📝 エピソード概要
父・軍人王の虐待から逃れるため、18歳のフリードリヒ王太子が親友のカッテ、カイトと共に企てた決死の逃亡計画と、その悲劇的な結末を描くエピソードです。計画の失敗は単なる親子の不和に留まらず、国際的な陰謀論へと発展し、軍人王を狂気的な激高へと駆り立てます。最愛の親友カッテが目の前で処刑されるという壮絶な体験を経て、フリードリヒが生存のために「父への恭順」という仮面を被り、一人の統治者として変貌を遂げていく過程が詳述されています。
🎯 主要なトピック
- イギリスへの亡命打診と逃亡計画: 追い詰められたフリードリヒがイギリス大使に亡命を打診し、親友のカッテ、カイトと共にフランス・オランダ経由でイギリスへ渡る計画を立てます。
- 計画の破綻と逃亡の失敗: 監視役に計画が漏洩していた上、カッテとの合流にも失敗。1730年8月、逃亡を決行するもあえなく捕らえられます。
- 国際的陰謀への飛躍: 協力者のカイトがイギリスへ亡命したことで、軍人王は「イギリスによる国家転覆の陰謀」という被害妄想を抱き、事態は国際問題へと発展します。

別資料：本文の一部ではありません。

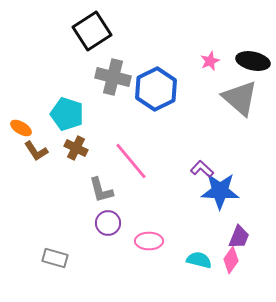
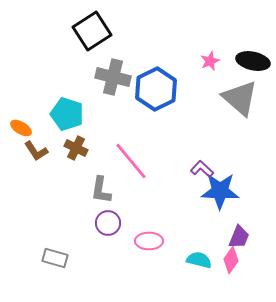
gray L-shape: rotated 24 degrees clockwise
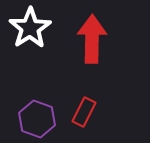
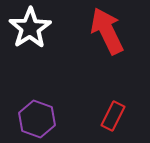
red arrow: moved 15 px right, 8 px up; rotated 27 degrees counterclockwise
red rectangle: moved 29 px right, 4 px down
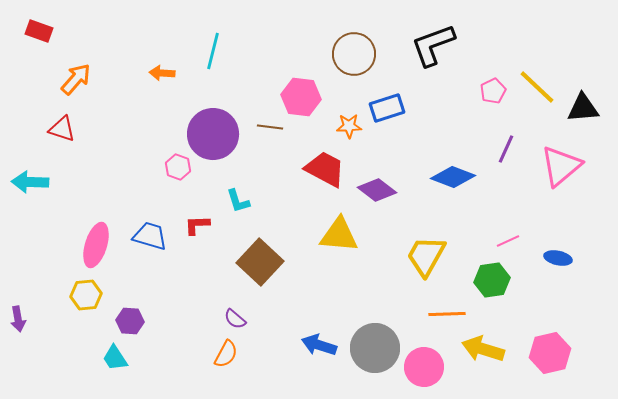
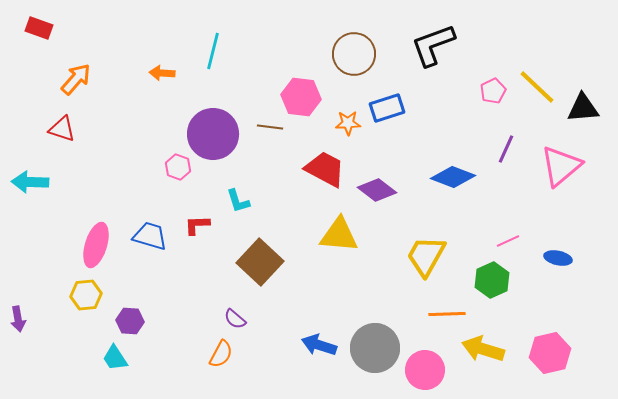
red rectangle at (39, 31): moved 3 px up
orange star at (349, 126): moved 1 px left, 3 px up
green hexagon at (492, 280): rotated 16 degrees counterclockwise
orange semicircle at (226, 354): moved 5 px left
pink circle at (424, 367): moved 1 px right, 3 px down
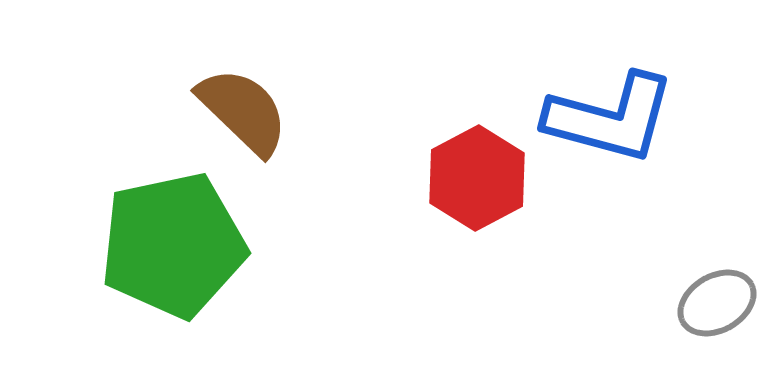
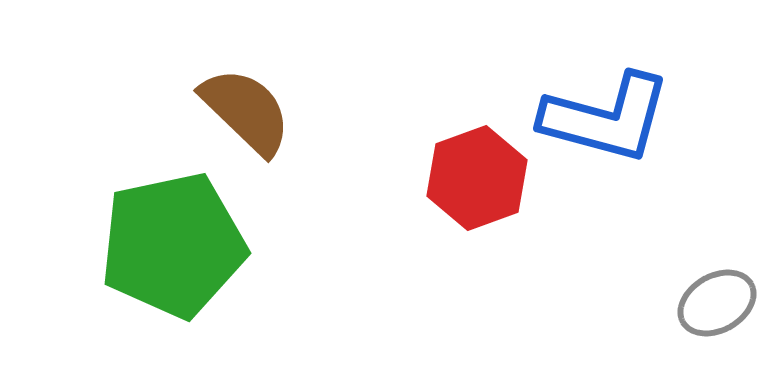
brown semicircle: moved 3 px right
blue L-shape: moved 4 px left
red hexagon: rotated 8 degrees clockwise
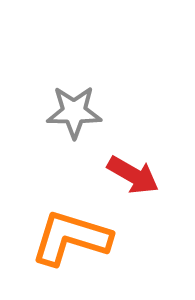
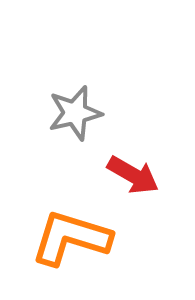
gray star: moved 1 px right, 1 px down; rotated 14 degrees counterclockwise
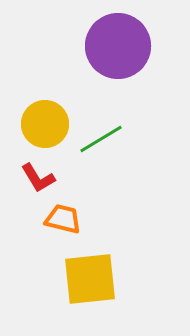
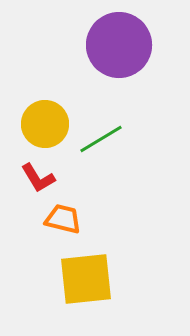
purple circle: moved 1 px right, 1 px up
yellow square: moved 4 px left
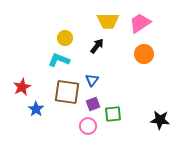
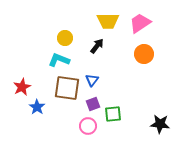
brown square: moved 4 px up
blue star: moved 1 px right, 2 px up
black star: moved 4 px down
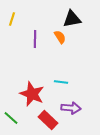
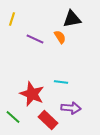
purple line: rotated 66 degrees counterclockwise
green line: moved 2 px right, 1 px up
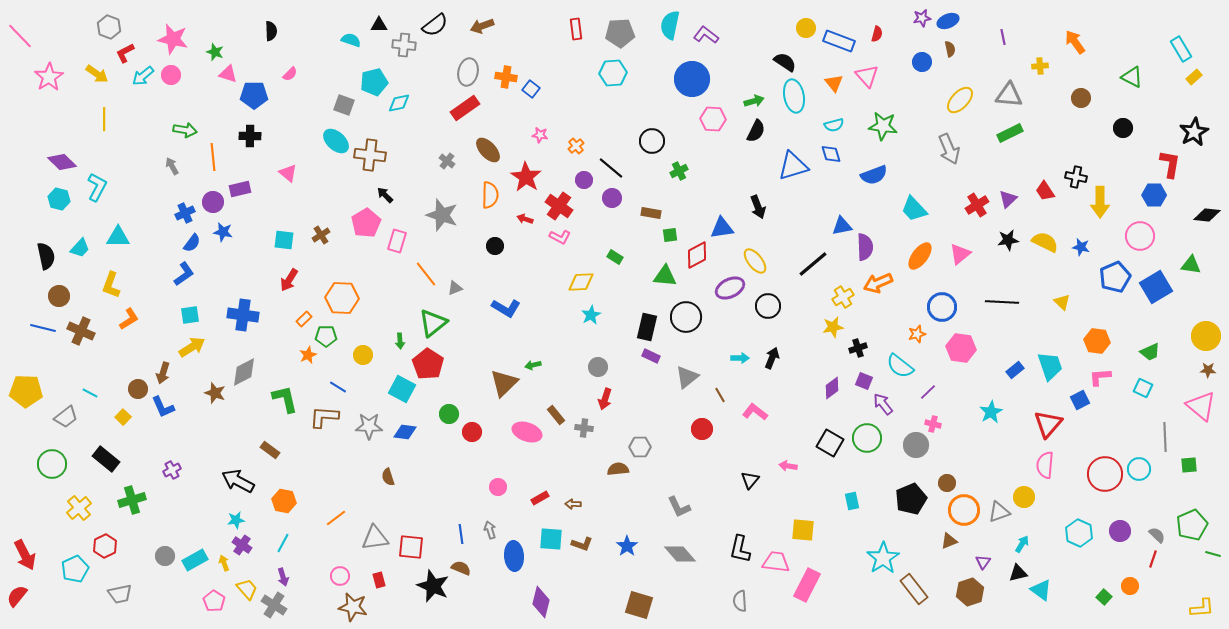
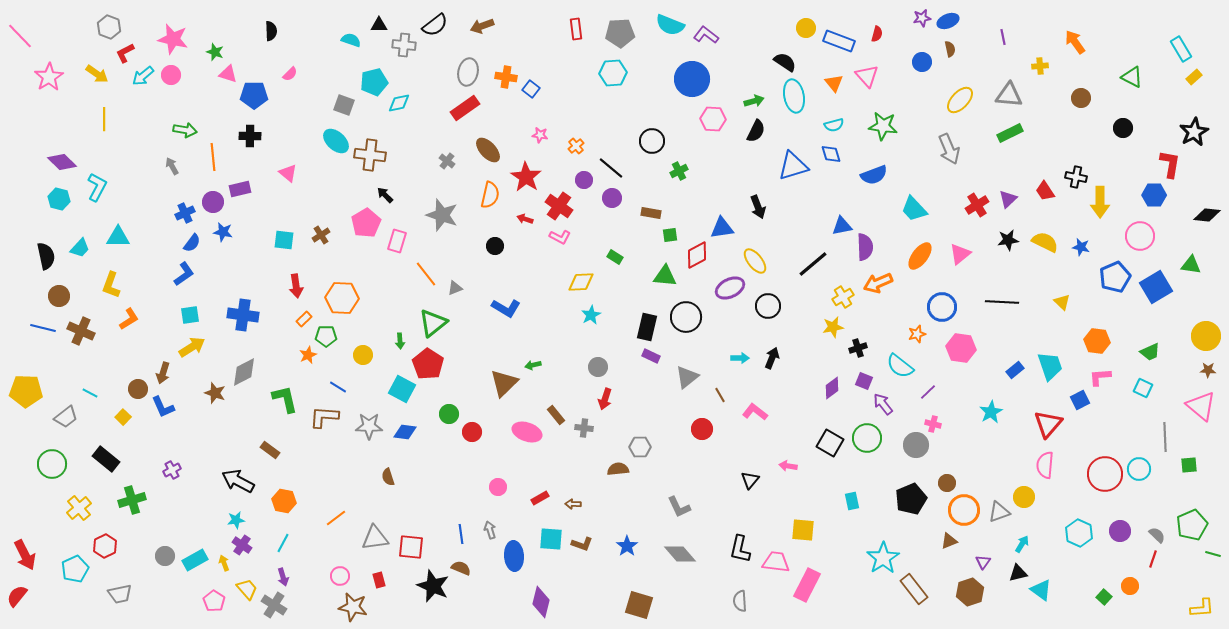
cyan semicircle at (670, 25): rotated 80 degrees counterclockwise
orange semicircle at (490, 195): rotated 12 degrees clockwise
red arrow at (289, 280): moved 7 px right, 6 px down; rotated 40 degrees counterclockwise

- 過酷な査問と死の脅迫: 王太子でありながら軍法会議にかけられ、父が作成した「命は惜しいか」等の185項目に及ぶ執拗な尋問によって精神的に追い詰められます。
- 親友カッテの処刑: 裁判官の判決を軍人王が覆し、親友カッテに死刑を宣告。フリードリヒは窓からその処刑を強制的に見せられるという凄惨な経験をします。
- 生存のための恭順と地方行政: 処刑を経て反抗を諦めたフリードリヒは、父へ恭順を示し、軟禁生活の中で地方行政の実務を学び始めます。
💡 キーポイント
- 軍人王の狂気と政治的背景: 単なる親子喧嘩ではなく、当時の宮廷内でのイギリス派と神聖ローマ帝国派の対立が、軍人王の猜疑心を強め事態を悪化させました。
- カッテの自己犠牲: 処刑の間際までフリードリヒを気遣い、「殿下のせいではない、父王と和解してほしい」と語ったカッテの遺言が、後のフリードリヒに大きな影響を与えます。
- 「慈悲にお任せします」という回答: 死を暗示する父の問いに対し、フリードリヒは極限状態でも知的な回答を選び、自らの命を繋ぎ止める賢明さを見せました。
- 人格の転換点: 最愛の友を失い、すべての趣味を奪われた絶望の中で、フリードリヒは感情を押し殺して実務に励むようになり、王としての自覚を強制的に持たされることになります。